Os heróis desta época são Isaac Newton e John Locke. Ambos são crentes, mas não no sentido Cristão Ortodoxo do termo. Eles acreditam na lei natural da criação e na razoabilidade da moral cristã, mas não nos milagres, na revelação, na ressurreição, na salvação, na regeneração e nos sacramentos da Igreja. Eles são quase (se não totais) deístas. De mãos dadas com os Whigs na política, esta nova intelectualidade estabelece os alicerces de um movimento que se difundirá em grande parte da Europa. Voltaire, Diderot e Rousseau aproveitam esse novo pensamento para ampliar a ruptura entre a Igreja francesa comprometida e a classe de camponeses desprotegida que eles, como toda boa burguesia desde então, manipularam para tomar o poder. No continente - e começando pela França - a tendência anti-cristã do movimento em direção à "razoabilidade", paradoxalmente, gera os excessos irracionais da Revolução.

Felizmente, a Grã-Bretanha é salva da violência desta Era da Revolução, mas sua cultura cristã permanecerá sufocada por esse moralismo "racional" diluído por um século ou mais. Somente com Wesley e os Metodistas, a classe trabalhadora inglesa alcançará Cristo, mas na base do coração e não da mente. Aqui começará o Reavivamento Evangélico. 

Entretanto, alguns anglicanos, como Berkeley e Butler, tentarão corajosamente dar um fim nesta mudança em direção ao Deísmo, que, no Espírito da Era, prega um deus racional, frio e distante. Esse deus cria as leis e simplesmente senta-se no céu sem fazer nada enquanto o trabalho real é feito por homens racionais que obedecem tanto à vontade de Deus quanto à lei natural e têm o melhor interesse para todos no coração.
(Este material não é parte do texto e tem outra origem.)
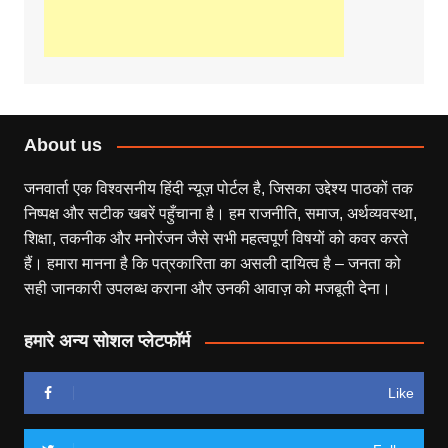
About us
जनवार्ता एक विश्वसनीय हिंदी न्यूज़ पोर्टल है, जिसका उद्देश्य पाठकों तक
निष्पक्ष और सटीक खबरें पहुँचाना है। हम राजनीति, समाज, अर्थव्यवस्था,
शिक्षा, तकनीक और मनोरंजन जैसे सभी महत्वपूर्ण विषयों को कवर करते
हैं। हमारा मानना है कि पत्रकारिता का असली दायित्व है – जनता को
सही जानकारी उपलब्ध कराना और उनकी आवाज़ को मजबूती देना।
हमारे अन्य सोशल प्लेटफॉर्म
Like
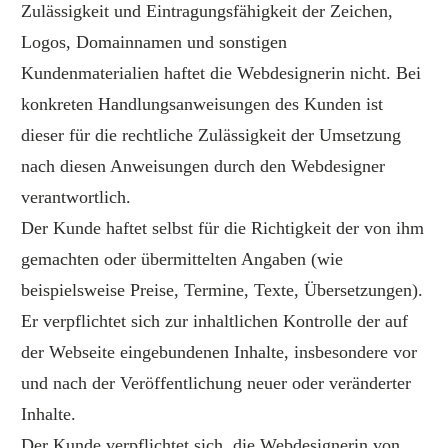
Zulässigkeit und Eintragungsfähigkeit der Zeichen,
Logos, Domainnamen und sonstigen
Kundenmaterialien haftet die Webdesignerin nicht. Bei
konkreten Handlungsanweisungen des Kunden ist
dieser für die rechtliche Zulässigkeit der Umsetzung
nach diesen Anweisungen durch den Webdesigner
verantwortlich.
Der Kunde haftet selbst für die Richtigkeit der von ihm
gemachten oder übermittelten Angaben (wie
beispielsweise Preise, Termine, Texte, Übersetzungen).
Er verpflichtet sich zur inhaltlichen Kontrolle der auf
der Webseite eingebundenen Inhalte, insbesondere vor
und nach der Veröffentlichung neuer oder veränderter
Inhalte.
Der Kunde verpflichtet sich, die Webdesignerin von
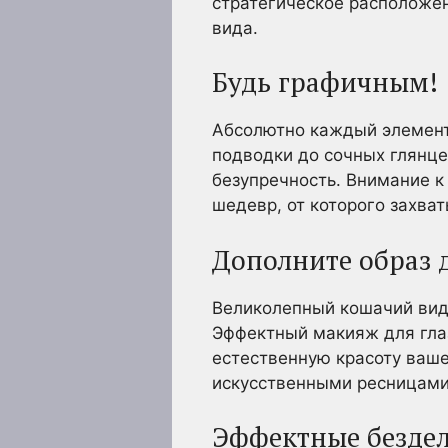
стратегическое расположе
вида.
Будь графичным!
Абсолютно каждый элемент
подводки до сочных глянц
безупречность. Внимание к
шедевр, от которого захват
Дополните образ 
Великолепный кошачий вид
Эффектный макияж для гла
естественную красоту ваш
искусственными ресницами
Эффектные безде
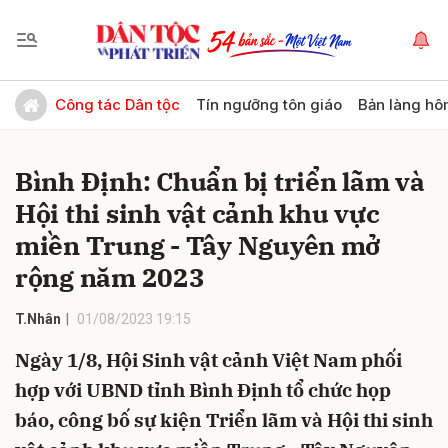
Gửi bình luận
Công tác Dân tộc
Tín ngưỡng tôn giáo
Bản làng hô
Bình Định: Chuẩn bị triển lãm và
Hội thi sinh vật cảnh khu vực
miền Trung - Tây Nguyên mở
rộng năm 2023
Hủy
Gửi
T.Nhân
01/08/2023 19:15
Ngày 1/8, Hội Sinh vật cảnh Việt Nam phối
hợp với UBND tỉnh Bình Định tổ chức họp
báo, công bố sự kiện Triển lãm và Hội thi sinh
Quão reconfortante!


Na verdade, no entanto, o fim real da Era da Razão vem com a Revolução Francesa, cujos excessos sangrentos recordam a toda a Europa que os pregadores da nova racionalidade podem ser tão cruéis e opressivos quanto seus predecessores aristocráticos. David Hume completa a demolição dessa confiança na Razão, mostrando quão experimentais todas as nossas abordagens ao mundo natural e a verdade podem ser. Ao enfatizar a necessidade de evidências sem pressuposições de qualquer tipo, ele ajuda a inaugurar uma nova confiança, não na Razão enquanto tal, mas no surgimento da Ciência.

Até aqui muito exame histórico. Mas como a Igreja Ortodoxa reage a tudo isso? Temos poucas evidências do período em si. O mundo Ortodoxo do mediterrâneo estava separado do ocidente, encarcerado sob o domínio islâmico otomano. A igreja russa estava muito ocupada lidando com o Czar Pedro (o chamado) "Grande", que parecia gastar muito do seu tempo imitando modos ocidentais. As respostas Ortodoxas significativas só emergem retrospectivamente e então, principalmente, em relação ao legado do Iluminismo nas igrejas ocidentais até hoje. É esse legado que informa como nós, Ortodoxos, devemos deixar nossa marca.

A Ortodoxia encontra-se distante do Iluminismo porque sua abordagem à mente humana é radicalmente diferente. Nós não acreditamos que a mente humana seja tão pura que apenas o exercício da razão pode conduzir inexoravelmente a certas verdades auto-evidentes sobre Deus e a humanidade. Nós tampouco podemos avançar parcialmente com David Hume porque ele permanece com uma pequena fé que baseia-se apenas em evidências.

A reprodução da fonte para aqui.